What you have to do
Every line below that holds "pour" must be copied.

(Input for this task begins)

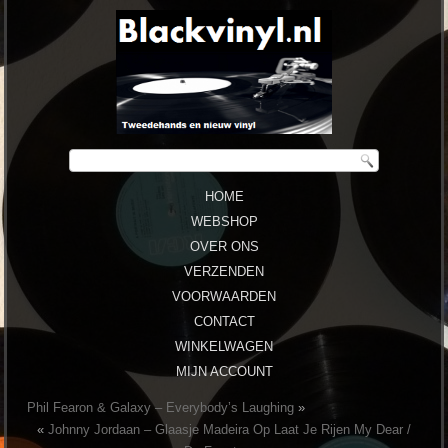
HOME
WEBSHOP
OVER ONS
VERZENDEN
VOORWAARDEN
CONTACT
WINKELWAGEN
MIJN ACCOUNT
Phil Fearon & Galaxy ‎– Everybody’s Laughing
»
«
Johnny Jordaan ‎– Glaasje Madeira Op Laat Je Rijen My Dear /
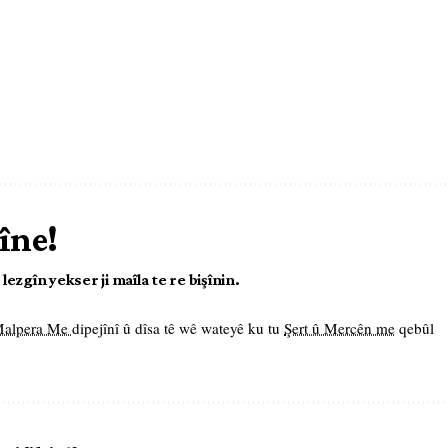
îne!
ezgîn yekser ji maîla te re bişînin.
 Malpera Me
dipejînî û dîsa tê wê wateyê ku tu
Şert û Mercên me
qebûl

(Input for this task ends)
(Input for this task begins)

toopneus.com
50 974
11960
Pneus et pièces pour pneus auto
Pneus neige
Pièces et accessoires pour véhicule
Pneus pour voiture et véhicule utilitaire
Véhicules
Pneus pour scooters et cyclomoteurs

(Input for this task ends)
(Input for this task begins)

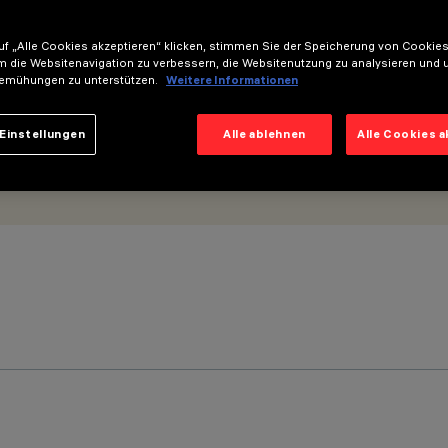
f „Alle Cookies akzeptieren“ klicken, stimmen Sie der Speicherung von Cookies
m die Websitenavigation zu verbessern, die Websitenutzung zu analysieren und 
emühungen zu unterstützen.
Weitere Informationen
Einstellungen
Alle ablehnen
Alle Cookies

(Input for this task ends)

Finished exercise
Pneus et pièces pour pneus auto
Pièces et accessoires pour véhicule
Pneus pour voiture et véhicule utilitaire
Pneus pour scooters et cyclomoteurs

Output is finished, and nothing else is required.